Evet, genetik faktörler hastalıkta etkili olabilir. Ailede Alzheimer öyküsü olan bireylerde hastalığın gelişme olasılığının daha yüksek olduğu düşünülmektedir. Ancak, sadece genetik yatkınlık, hastalığın ortaya çıkması için yeterli bir neden değildir.
Alzheimer Başlangıcı Nasıldır?
Hastalığın başlangıcı genellikle hafif hafıza kayıpları ve bilişsel işlevlerde azalma ile kendini gösterebilir. Bu belirtiler zamanla daha belirgin hale gelebilir ve günlük yaşamı etkilemeye başlayabilir.
Alzheimer Olduğumu Nasıl Anlarım?
Eğer sıkça unutkanlık yaşıyor, günlük işlerde zorlanıyor ve bilişsel yeteneklerde değişiklikler fark ediyorsanız, bir sağlık profesyoneline başvurmanız önemlidir. Hekiminiz, gerekli testleri uygulayarak doğru tanıyı koyacaktır.
Demans ve Alzheimer Arasındaki Fark Nedir?
Demans, hafıza, düşünme ve sosyal yeteneklerdeki bozulmaları tanımlayan genel bir terimdir. Alzheimer ise demansın spesifik ve yaygın bir türüdür.

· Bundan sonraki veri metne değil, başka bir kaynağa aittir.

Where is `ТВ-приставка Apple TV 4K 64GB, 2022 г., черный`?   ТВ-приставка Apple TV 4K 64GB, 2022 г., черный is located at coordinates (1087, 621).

Alzheimer Kaç Yaşında Başlar?
Hastalık genellikle 65 yaşından sonra başlar, ancak daha genç yaşlarda da ortaya çıkabilir. Erken başlangıçlı vakalar 40’lı veya 50’li yaşlarda olabilir.
Alzheimer’ın Tedavisi Var mı?
Hastalığın kesin bir tedavisi yoktur, ancak belirtileri hafifletebilecek ve hastalığın ilerlemesini yavaşlatabilecek bazı ilaçlar bulunmaktadır. Bu ilaçlar, hastalığın yönetiminde hastaya yardımcı olabilir.
Alzheimer Hastaları Kaç Yıl Yaşar?
Yaşam süresi, hastalığın başlangıç yaşı, genel sağlık durumu ve bakım kalitesine bağlı olarak değişiklik gösterebilir.
Alzheimer Hastası Ne Zaman Hastaneye Yatırılır?
Hastaların hastaneye yatırılması, hastalığın ilerlemiş evrelerinde ve evde bakımın yetersiz kaldığı durumlarda gerekebilir. Bu durumda, profesyonel bakım ve tıbbi destek sağlamak amacıyla hastane veya bakım evleri tercih edilebilir.
Alzheimer Öldürür mü?
Hastalık doğrudan ölümcül değildir, ancak hastalığın ilerleyen evrelerinde ciddi komplikasyonlar (örneğin, enfeksiyonlar, yeme ve içme zorlukları) ortaya çıkabilir ve bu komplikasyonlar ölümle sonuçlanabilir.
Alzheimera Hangi Bölüm Bakar?
Hastalığın tanı ve tedavisinde nöroloji ve psikiyatri uzmanları görev alır. Ayrıca, geriatri uzmanları da yaşlı hastaların bakımında önemli rol oynar.
Alzheimer’da Beyin Küçülür mü?
Evet, hastalarda beyin dokusunda küçülme ve hücre ölümünün meydana gelmesi mümkündür. Bu durum, beyin işlevlerinin bozulmasına ve hastalığın belirtilerinin ortaya çıkmasına neden olabilir.